I don’t think any of this would matter if Boyhood were Girlhood, though. Because when does any movie about women’s experiences — or even any movie starring, written by, and/or directed by women — ever get to be just a great movie? Bridesmaids couldn’t simply be the year’s best comedy; it had to be proof that, hey, women can be funny, who knew? Every new film by Nicole Holofcener, whose name should be mentioned alongside the greatest auteurs of our time, becomes the subject of some kind of See Movies by Women campaign.
Looking at the broader film landscape, why do most female directors who are household names seem to specialize in romances (Nancy Meyers, Catherine Hardwicke, even the late Nora Ephron)? Among the few American women who are allowed to make prestige cinema, why do critics and the industry trivialize Sofia Coppola’s films about women but then pat themselves on the back for rewarding Kathryn Bigelow, whose movies are set in male spaces like the military? And why aren’t women of color well represented enough in Hollywood to even enter into conversations like these?
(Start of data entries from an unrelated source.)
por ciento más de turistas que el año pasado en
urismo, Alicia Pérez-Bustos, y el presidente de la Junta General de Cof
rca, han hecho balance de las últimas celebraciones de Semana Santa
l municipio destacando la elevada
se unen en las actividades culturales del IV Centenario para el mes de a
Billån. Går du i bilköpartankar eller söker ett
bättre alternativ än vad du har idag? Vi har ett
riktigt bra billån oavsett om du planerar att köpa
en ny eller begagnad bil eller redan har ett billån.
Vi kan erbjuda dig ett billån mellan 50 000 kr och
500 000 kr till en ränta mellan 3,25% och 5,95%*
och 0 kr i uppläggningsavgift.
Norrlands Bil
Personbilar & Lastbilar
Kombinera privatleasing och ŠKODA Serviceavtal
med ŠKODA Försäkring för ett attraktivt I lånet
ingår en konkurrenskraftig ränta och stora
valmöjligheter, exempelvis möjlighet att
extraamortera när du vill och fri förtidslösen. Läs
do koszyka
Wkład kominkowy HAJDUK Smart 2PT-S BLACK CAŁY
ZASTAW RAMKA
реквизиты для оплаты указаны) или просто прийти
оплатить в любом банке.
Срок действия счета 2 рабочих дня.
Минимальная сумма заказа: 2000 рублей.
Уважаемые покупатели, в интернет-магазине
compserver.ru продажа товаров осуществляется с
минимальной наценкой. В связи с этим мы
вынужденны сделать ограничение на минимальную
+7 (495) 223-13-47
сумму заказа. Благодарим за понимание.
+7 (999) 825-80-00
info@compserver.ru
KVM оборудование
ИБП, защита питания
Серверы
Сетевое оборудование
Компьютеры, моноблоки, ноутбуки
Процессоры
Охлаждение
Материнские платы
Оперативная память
I don’t feel great reproducing this list of grievances, which you’ll see in just about any lament about women in film, but they go a long way towards explaining why I’m convinced Girlhood would be treated like a niche concern.
Sure, if it were as beautifully and movingly and groundbreakingly constructed as Boyhood, it would get plenty of positive reviews, and not just from female critics. I can’t see Girlhood‘s Tomatometer rating rising above 80, though. For one thing, as Katie Roiphe recently pointed out in a piece arguing that the Norwegian author Karl Ove Knausgaard wouldn’t be so successful if he were female, the public at large seems happy to embrace men’s stories about their daily lives but tends to reject women’s as “banal and egoistic.”
Girlhood would also, I’m sure, ignite the same kinds of controversies that have followed Girls for three seasons but that, strangely, haven’t touched Boyhood: Why give your film a title that promises to represent a whole gender when you’re only portraying a straight, white subset of that gender? The thing is, these are the kinds of fights that take place within and among groups that aren’t well represented in pop culture. When your subject is the human default, he doesn’t have to answer for everyone else who checks the same box on the census form.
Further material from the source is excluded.